В нем вновь проснулся нетерпеливый мотоциклист.
– Такой, – сказал Арей со стерильной вежливостью. – Думаю, лично Лигул вмешиваться не будет. У него теперь рыльце не то что в пуху – в свиной щетине. Наша главная проблема – беглецы из Тартара. Если мы найдем способ их уничтожить – об остальном можно не заботиться.
– Звучит бравурно. Особенно, если учесть, что вы без эйдосов, я лишена дара, а наши враги бессмертны и неуязвимы, – не выдержала Дафна.
Арей еще раз взглянул на свой дарх и почти насильно заставил себя оторвать руку. Он вел себя как изголодавшийся в блокадном городе человек, который даже в мирное время, засыпая, на всякий случай зажимает в ладони сухарь. Дафна была поражена привязанностью, которую этот сильный страж – возможно, самый сильный из стражей мрака – испытывал к своему дарху, пусть даже лишенному эйдосов. Хотя, с другой стороны, разве ей не были так же важны ее крылья?
– Ты торопишься с выводами, светлая. Бессмертны – возможно. Наше оружие им не опасно, не считая огня Эссиорха и копья валькирии, которые могут причинить лишь временный урон. Но вот неуязвимы ли? – сказал Арей.
– Вы о чем? – жадно спросил Меф.
– Все о том же, синьор помидор, все о том же... – Арей еще раз взглянул на свой дарх.
Его брови, навеки опаленные жаром и льдами Тартара, изогнулись в презрении ко всему в этом мире. В том числе к себе. Презрение стража – меч с бритвами на рукояти. Нанося раны другим, оно точно так же ранит и руку того, кто им сражается.
Люди постоянно тщатся сочетать небо и ад. Они считают, что на самом деле нет неизбежного выбора и, если хватит ума, терпения, а главное – времени, можно как-то совместить и то, и это, приладить их друг к другу, развить или истончить зло в добре, ничего не отбрасывая. Мне кажется, что это тяжкая ошибка. Пути нашего мира – не радиусы, по которым, рано или поздно, доберешься до центра. Что ни час, нас поджидает развилка, и приходится делать выбор. Я не считаю, что всякий, выбравший неверно, погибнет, он спасется, но лишь в том случае, если снова выйдет (или будет выведен) на правильный путь. Если сумма неверна, мы исправим ее, если вернемся вспять, найдем ошибку, подсчитаем снова, и не исправим, если просто будем считать дальше. Зло можно исправить, но нельзя переводить в добро. Время его не врачует. Мы должны сказать «да» или «нет», третьего не дано.
Клайв Льюис
Пауза затягивалась. Аня и Эдя Хаврон разглядывали Мошкина и Чимоданова. Те в свою очередь изучали их. Ната шныряла за спинами учеников мрака в самых растрепанных чувствах. Ей не удавалось установить власть над гостями, что ее жутко бесило.
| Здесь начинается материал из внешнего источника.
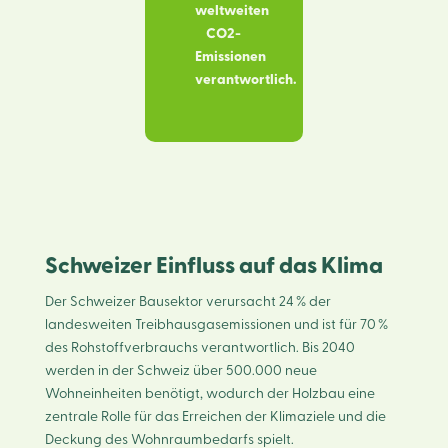
weltweiten
CO2-
Emissionen
verantwortlich.
Schweizer Einfluss auf das Klima
Der Schweizer Bausektor verursacht 24 % der
landesweiten Treibhausgasemissionen und ist für 70 %
des Rohstoffverbrauchs verantwortlich. Bis 2040
werden in der Schweiz über 500.000 neue
Wohneinheiten benötigt, wodurch der Holzbau eine
zentrale Rolle für das Erreichen der Klimaziele und die
Deckung des Wohnraumbedarfs spielt.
«Ничего... посмотришь ты на меня! Не знаю, что я с тобой сделаю, но ты запомнишь это надолго!» – мстительно думала она, косясь на Эдю.
Однако Эдя избегал ее взгляда. Более того, подчиняясь инстинкту, который выработался у него со времен общения с Трехдюймовочкой и полуночными ведьмами, он пошарил по карманам и надел темные очки. Это сделало Нату бессильной. Без прямого контакта с глазами ее магия не действовала.
Магия вообще штука капризная. Стоит появиться минимальному ограничению, и она моментально перестает работать.
«И о чем с ними говорить? Как им объяснить, зачем мы сюда пришли, если я сам этого не знаю?» – подумал Эдя, разглядывая меч в руках у высокого подростка и боевой топор у его приятеля.
– Играем в мушкетеров? – спросил Эдя навскидку.
Мошкин вежливо улыбнулся. Мушкетеры как род войск были созданы, чтобы стрелять из мушкетов. Шпаги – больше для шашлыков и для гвардейцев кардинала в понимании Дюма. Опять же – перепутать меч и шпагу может только тот, чей интеллект залегает ниже паркета.
– Два пьяных ежика в лесу пилили крокодилом колбасу, – вдруг произнес Чимоданов.
Это произошло неожиданно для него самого, поскольку Петруччо особо не стремился это озвучивать. Он вечно выдумывал дурацкие стишки, причем в самое неподходящее время.
– А почему не убили ломиком? – спросил острый на язык Эдя.